My heart pounded as I fumbled with my mono leader, trying to pick up slack for a soft roll cast. It had been a while since I’d tangled with a fish of this caliber, and my ego couldn’t afford to mess it up. I flicked the rod forward, the weighted nymph unfurling neatly from the 6x tippet before landing in the slack pocket of water first, then the dry.
The DJL drake hovered in the slack current before moving slightly past the final tree limb. I saw a golden brown sliver moving upward through the water column, nose to the sky in hot pursuit of my extended body mayfly imitation.

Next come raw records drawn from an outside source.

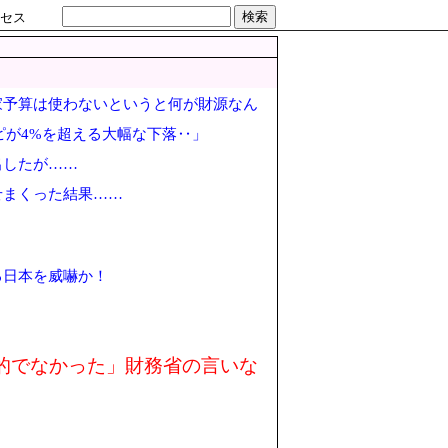
検索
セス
家予算は使わないというと何が財源なん
ピが4%を超える大幅な下落‥」
出したが……
せまくった結果……
る日本を威嚇か！
的でなかった」財務省の言いな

He sipped the fly, tucked under, and I lifted the rod up expecting to feel the vibration and tug of a trophy trout on the end of my line, only to find nothing but slack. I had missed him. My world narrowed for a second as my heart beat out of my chest, and I took the moment in. On creeks like this, you don’t witness this every day, especially not in this state. Seeing a 24”+ wild fish eat a fly, whether or not you land it, is a beautiful sight.

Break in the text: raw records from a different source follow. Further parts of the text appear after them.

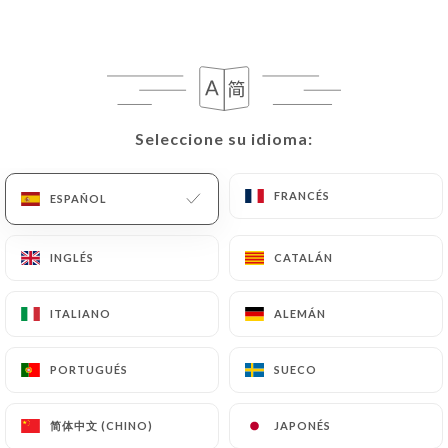
Cerrado. Abrimos a las 19:30.
Seleccione su idioma:
Seleccione su idioma:
Le Complice
FRANCÉS
FRANCÉS
ESPAÑOL
ESPAÑOL
RESEÑA 322
RESTAURANT GASTRONOMIQUE
INGLÉS
INGLÉS
CATALÁN
CATALÁN
4 Rue De Gouet
22000 Saint-Brieuc France
ITALIANO
ITALIANO
ALEMÁN
ALEMÁN
PORTUGUÉS
PORTUGUÉS
SUECO
SUECO
简体中文 (CHINO)
简体中文 (CHINO)
JAPONÉS
JAPONÉS
¿Quiénes somos?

It was a cooler than usual day in June for North Georgia, as a small rain front hovered over my father and I while we waded a local freestone in search of hungry wild trout. After fishing my way up from our starting position and catching 3-4 good wild rainbows, I was satisfied. To be fair, a good trout in this stream on an average day is anywhere from 6-10”. The state mandates its slot limit at 16”, meaning anything below that length must be caught and released immediately without hesitation. Paired with the fishing being a little more technical and the stream a little more wild in terrain, you’ll usually have large portions of the stream to yourself.
The rain started off as a faint sprinkle before turning into a constant fall of droplets, creating just enough of a disturbance in the water to either blind the trout’s judgment of my flies, or kick up every other insect in the woods. I kept working seams and pockets upstream as the morning and rain carried on, picking up fish every 15-20 minutes or so, sometimes multiple in bursts out of the same hole. Just as the fishing was getting good, I decided I wasn’t mad at the trout anymore and traced my way back down the magnificent bottom lined with rhododendrons and hardwood stands on either side of the 20-yard wide stream, in the middle of some of the most beautiful country below the Mason-Dixon line.

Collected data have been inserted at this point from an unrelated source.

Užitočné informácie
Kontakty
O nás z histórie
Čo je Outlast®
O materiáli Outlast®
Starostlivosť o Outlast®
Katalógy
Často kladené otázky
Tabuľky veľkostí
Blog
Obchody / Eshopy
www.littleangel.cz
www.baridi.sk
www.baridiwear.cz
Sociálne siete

Pondering how I could pick up an additional strike or two before we headed out, I tied on a double nymph indicator rig to run some of the deeper pools I’d waded past. With a size 14 soft hackle hare’s ear and a size 10 black biot stonefly, I cast at the mouth of the seam and found contact on my tight line system before swinging to a 45-degree angle downstream of the flies. Guiding them just enough to keep them in the feeding lane, it didn’t take long before my bobber shot underneath the water and my efforts were rewarded with another 5” rainbow trout.
Quickly unhooking the trout, I admired the juvenile briefly before letting it swim off my fingers back to the depths below. The raindrops were getting bigger and time between them shorter. I figured the last trout must’ve sent out word to his friends about the tantalizing forbidden black stonefly as I was getting more wet than bites. The thoughts of the big brown stealing my hopes and dreams still lingered in the forefront of my conscience as I navigated my way up the steep trail back toward the vehicle.
The big ones hurt to lose, but it seems we always lose them. I’m fairly certain if we didn’t lose big fish and we landed everything that tugged our line, the most die-hard, hopelessly addicted trout fiends would hang up their rods and pursue other ventures. It’s the fish that got away that brings you to the vise after 12 hours of fishing and 3 hours of driving. That same fish makes you wake up at 4 in the morning after working all week, in hopes that you might shake hands with an old wily beast of the water. We’re all searching for that moment in time where all else halts, the dry skates across the top of the stream, a huge mass of muscle and fin rises upwards and smashes your fly before taking you on the ride of a lifetime through the rocks, logs, and mountain laurel of a southern Appalachian trout stream. A part of me hopes I never find it, so I have a reason to always come back.